В настоящее время он изучает банковское дело, а также финансовую сторону деятельности крупных германских медицинских учреждений. В условиях острой конкурентной борьбы, чтобы рассчитывать на успех, необходимо досконально знать конъюнктуру и хотя бы в общих чертах — перспективы. Для этого надо уметь разбираться в сложном механизме экономики, пружиной которого, как известно, является политика (а может быть, наоборот, но от этого не легче). А чтобы, в свою очередь, правильно понимать изгибы политики, надо иметь доступ за ее кулисы.

Очертив таким популярным образом круг проблем и забот, которые одолевают начинающего предпринимателя, Гай свел речь к просьбе: не согласится ли фрейлейн Маргарита поступить к нему на службу, скажем, в качестве референта? Ее обязанности он сам представляет себе еще довольно смутно, но одно может обещать уверенно: работа будет нескучная, даже творческая, Маргарита сумеет проявить все свои способности. Во всяком случае, речь идет не об унылом секретарстве. И, разумеется, платить он будет гораздо больше, чем получает она в спортивном магазине. Маргарита слегка покраснела:

— Вы и об этом знаете?

— Впервые я увидел вас именно там, — ему очень приятно было говорить ей правду. — Вот только не понял, кто такой Гюнтер Валле?

Они долго молчали, потом она вздохнула как-то легко и коротко и сказала с неожиданной улыбкой:

— Валле? Ах, да!

— Знакомый?

— Он живет на одной улице с моей кормилицей. Вернее, жил… У его отца были мастерская и магазинчик… Делал пуговицы, пряжки… Все из металла… Я иногда заказывала у них кое-что…

— Похоже, вы ему очень нравитесь…

Она пожала плечами:

— Это смешно… Герр Шульц объявил мне, что с понедельника могу больше не выходить. Выдал жалованье за две недели вперед.

— Это хозяин спортивного магазина?

— Да.

— Недоволен вашей работой?

— Не столько он, сколько фрау Шульц.

Гай счел уместным пошутить:

— Вот видите, вы уже разбираетесь в тайных пружинах, движущих торговлю. Это лучшая рекомендация при поступлении на новую службу.
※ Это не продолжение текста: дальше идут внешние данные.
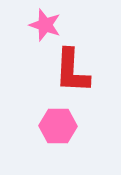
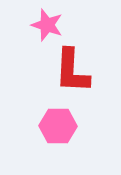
pink star: moved 2 px right
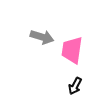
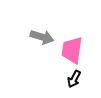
black arrow: moved 1 px left, 7 px up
Он испытывал уверенность, что Грета согласится на его предложение, и имел все основания считать ход дела удачным. Но его порою жгло нетерпение, он еще не до конца отшлифовал в себе одно бесценное при его теперешней работе качество — умение безошибочно чувствовать ритм событий и точно соизмерять с ними собственные действия, так, чтобы ни в коем случае ни на секунду не опередить события, но и ни на секунду не опоздать. Это сродни жокейскому чувству пейса. Если жокей хорошо чувствует пейс — то есть точно знает в каждый данный момент скачки, с какой резвостью идет его лошадь и какой посыл она еще может выдержать до призового столба, — значит он — мастер, он может выиграть и не загнать понапрасну свою лошадь. Нет этого чувства — лучше не садиться в седло, а мирно чистить конюшню…
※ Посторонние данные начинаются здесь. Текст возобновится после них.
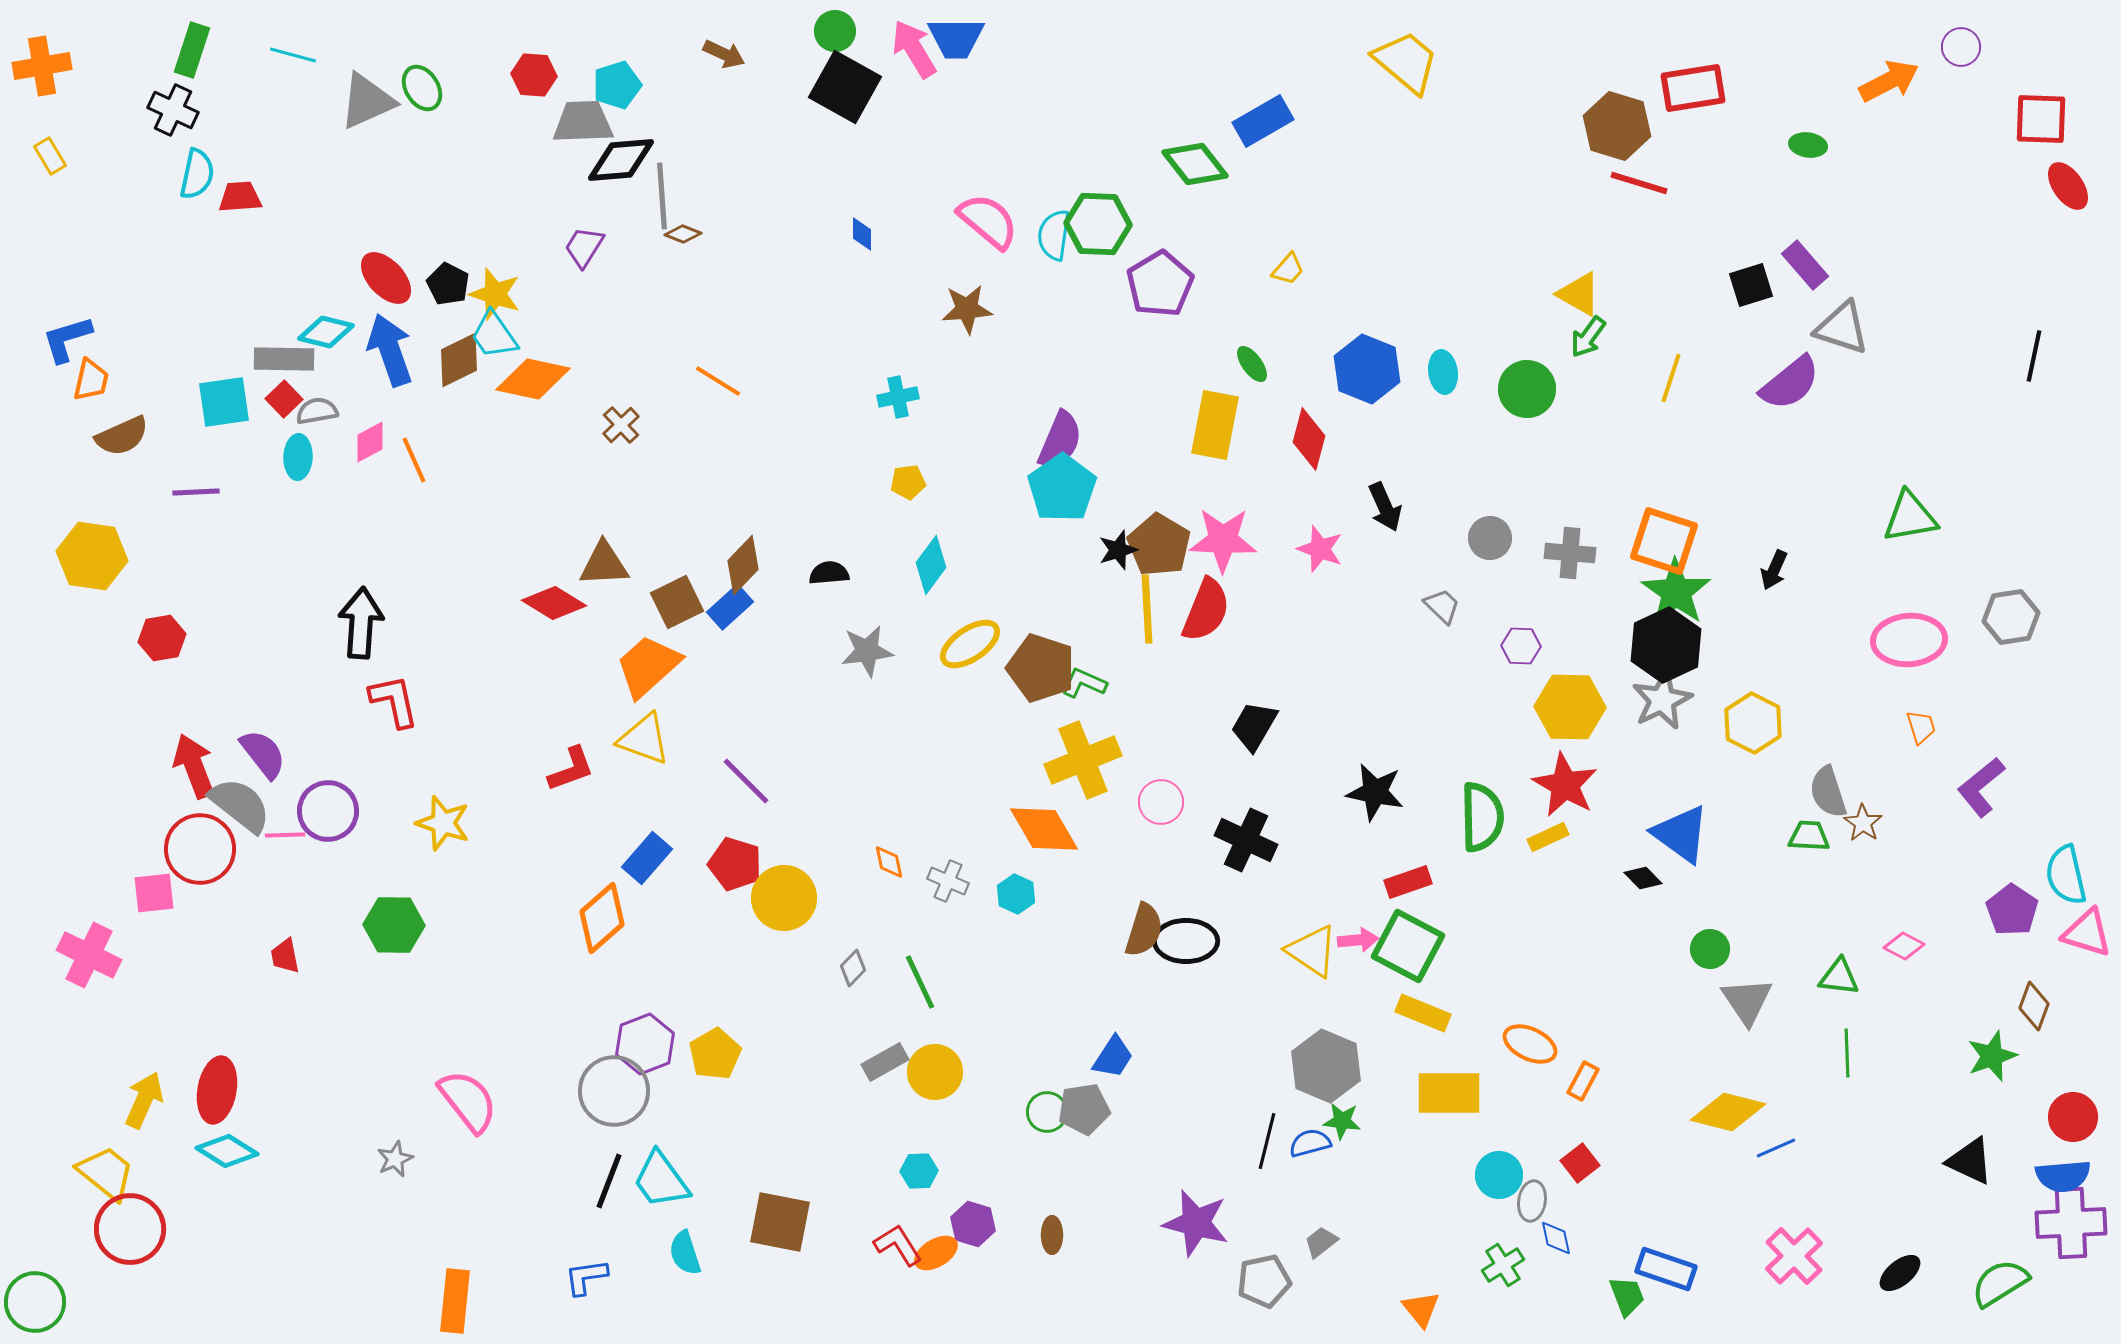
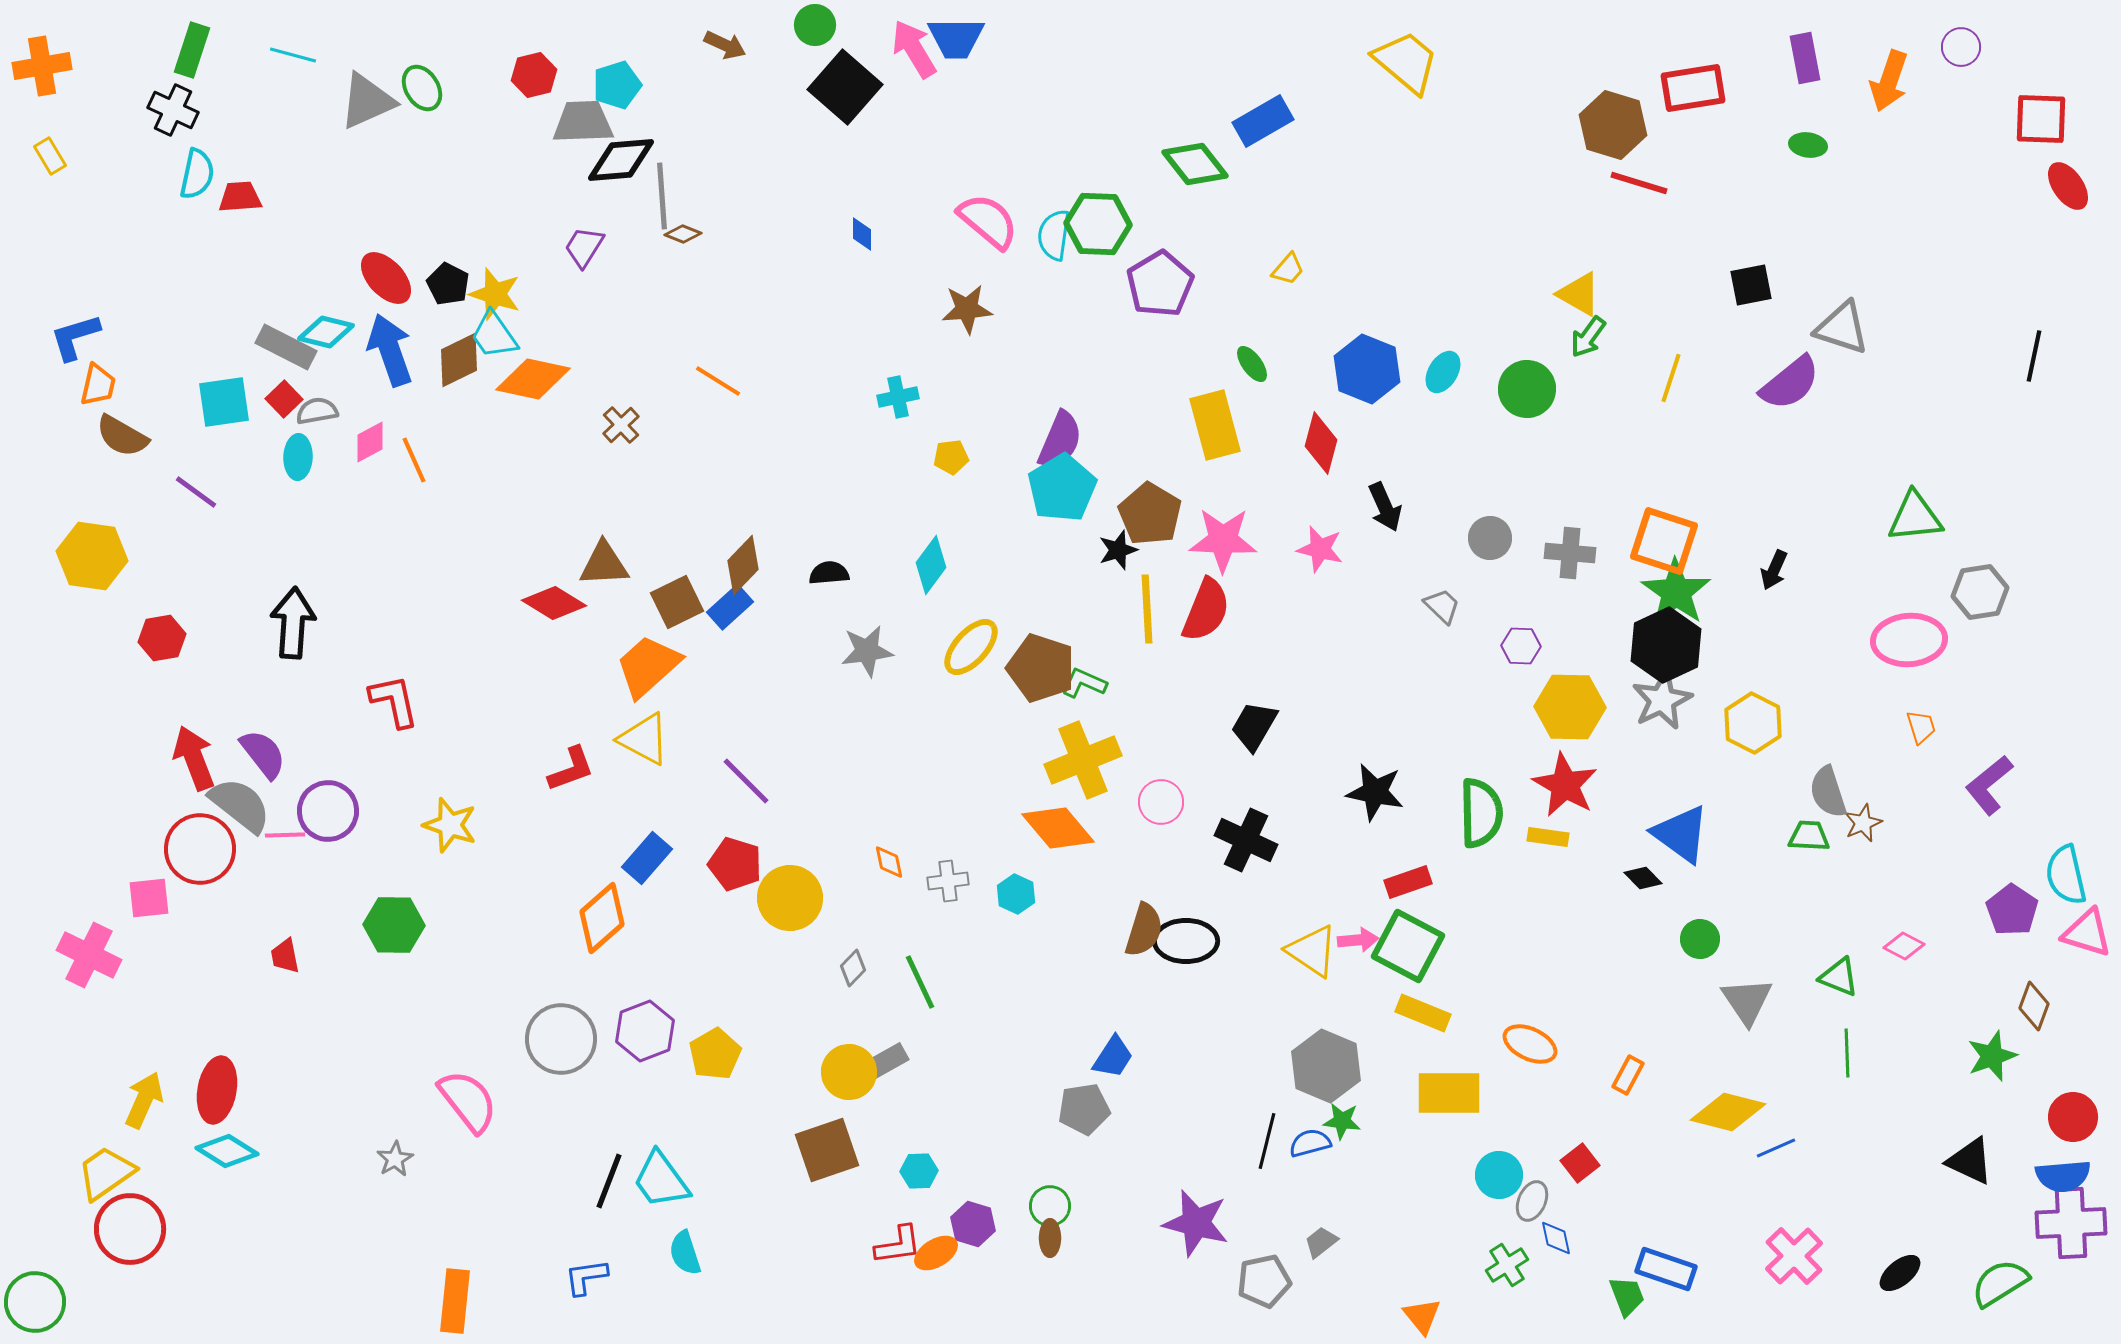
green circle at (835, 31): moved 20 px left, 6 px up
brown arrow at (724, 54): moved 1 px right, 9 px up
red hexagon at (534, 75): rotated 18 degrees counterclockwise
orange arrow at (1889, 81): rotated 136 degrees clockwise
black square at (845, 87): rotated 12 degrees clockwise
brown hexagon at (1617, 126): moved 4 px left, 1 px up
purple rectangle at (1805, 265): moved 207 px up; rotated 30 degrees clockwise
black square at (1751, 285): rotated 6 degrees clockwise
blue L-shape at (67, 339): moved 8 px right, 2 px up
gray rectangle at (284, 359): moved 2 px right, 12 px up; rotated 26 degrees clockwise
cyan ellipse at (1443, 372): rotated 39 degrees clockwise
orange trapezoid at (91, 380): moved 7 px right, 5 px down
yellow rectangle at (1215, 425): rotated 26 degrees counterclockwise
brown semicircle at (122, 436): rotated 54 degrees clockwise
red diamond at (1309, 439): moved 12 px right, 4 px down
yellow pentagon at (908, 482): moved 43 px right, 25 px up
cyan pentagon at (1062, 488): rotated 4 degrees clockwise
purple line at (196, 492): rotated 39 degrees clockwise
green triangle at (1910, 517): moved 5 px right; rotated 4 degrees clockwise
brown pentagon at (1159, 545): moved 9 px left, 31 px up
pink star at (1320, 549): rotated 6 degrees counterclockwise
gray hexagon at (2011, 617): moved 31 px left, 25 px up
black arrow at (361, 623): moved 68 px left
yellow ellipse at (970, 644): moved 1 px right, 3 px down; rotated 14 degrees counterclockwise
yellow triangle at (644, 739): rotated 8 degrees clockwise
red arrow at (194, 766): moved 8 px up
purple L-shape at (1981, 787): moved 8 px right, 2 px up
green semicircle at (1482, 817): moved 1 px left, 4 px up
yellow star at (443, 823): moved 7 px right, 2 px down
brown star at (1863, 823): rotated 15 degrees clockwise
orange diamond at (1044, 829): moved 14 px right, 1 px up; rotated 10 degrees counterclockwise
yellow rectangle at (1548, 837): rotated 33 degrees clockwise
gray cross at (948, 881): rotated 30 degrees counterclockwise
pink square at (154, 893): moved 5 px left, 5 px down
yellow circle at (784, 898): moved 6 px right
green circle at (1710, 949): moved 10 px left, 10 px up
green triangle at (1839, 977): rotated 15 degrees clockwise
purple hexagon at (645, 1044): moved 13 px up
yellow circle at (935, 1072): moved 86 px left
orange rectangle at (1583, 1081): moved 45 px right, 6 px up
gray circle at (614, 1091): moved 53 px left, 52 px up
green circle at (1047, 1112): moved 3 px right, 94 px down
gray star at (395, 1159): rotated 6 degrees counterclockwise
yellow trapezoid at (106, 1173): rotated 74 degrees counterclockwise
gray ellipse at (1532, 1201): rotated 15 degrees clockwise
brown square at (780, 1222): moved 47 px right, 72 px up; rotated 30 degrees counterclockwise
brown ellipse at (1052, 1235): moved 2 px left, 3 px down
red L-shape at (898, 1245): rotated 114 degrees clockwise
green cross at (1503, 1265): moved 4 px right
orange triangle at (1421, 1309): moved 1 px right, 7 px down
Сверх всяких надежд и ожиданий Грета позвонила утром на следующий день, и, видно, радость его так явно прорывалась в голосе, что она спросила после обмена приветствиями:

— У вас сегодня праздник?

Банальный комплимент вертелся на языке, но он давно научился отказываться от всего, что лежит сверху, и потому тоже спросил:

— Ay вас?

— Я переезжаю. Не хотите помочь?

— Ну конечно!

— Вещей совсем мало…

— Я сейчас же выезжаю!

Через десять минут он был у нее.

Вещей действительно оказалось мало: три кожаных чемодана, большой, в человеческий рост, лакированный кофр для верхнего платья, тюк с постельным бельем и подушками и связка книг. Остальное — мебель и прочее, — как объяснила Грета, было продано оптом перекупщику и ушло на уплату долгов.

Гай подрядил на улице посыльного в красном кепи с медным номером, тот погрузил вещи, и они поехали к матушке Луизе. Ехали долго: кормилица жила на Оливаерштрассе. Говорили о пустяках, Грета все время подсказывала дорогу.